La nationale n° 2 Kikwit-Kinshasa est abîmée
avec incidence sur les coûts des produits. La
seule voie d’évacuation des produits locaux
la moins coûteuse est la voie fluviale.
La détérioration
socio-économique se caractérise par :
-
L’impaiement prolongé de salaires des
agents de services publics. Les enseignants ont
dix mois d’arriérés de salaires. Les
fonctionnaires d’Etat, eux en ont plus de dix.
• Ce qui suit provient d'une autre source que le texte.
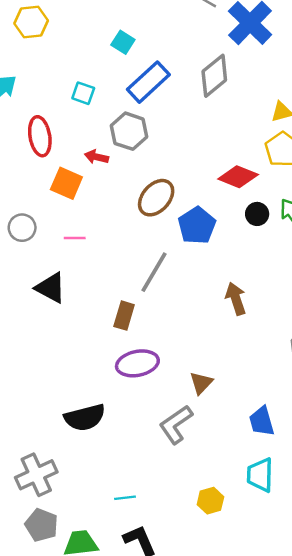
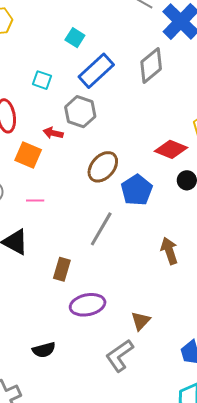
brown rectangle: (124, 316) -> (62, 269), moved
black semicircle: (85, 418) -> (44, 350), size x0.7

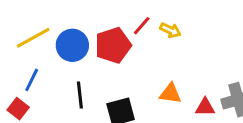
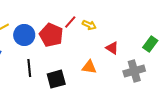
red pentagon: (113, 45) -> (51, 35), turned -30
red triangle: (205, 107) -> (112, 48), moved, turned 32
Les mauvaises conditions de
vie sociale et professionnelle rendent le
niveau d’enseignement au rabais.
-
Le taux de chômage élevé :
l’enseignement est le seul débouché pour les
jeunes qui terminent les études. L’usine
d’extraction d’huiles de Lusanga « plantation
lever au Congo, PLC » est tombée en
faillite depuis 1990.
-
L’existence de beaucoup d’écoles non
budgétisées dont le fonctionnement mis à
charge des parents du reste démunis.
-
Dans le district du Kwango, les agents de
services publics souffrent d’impaiement de
sept mois d’arriérés pour l’année 1998 et
six mois pour l’année 1999. Les territoires
de Kasongo-Lunda, Popokabaka sont presque enclavés.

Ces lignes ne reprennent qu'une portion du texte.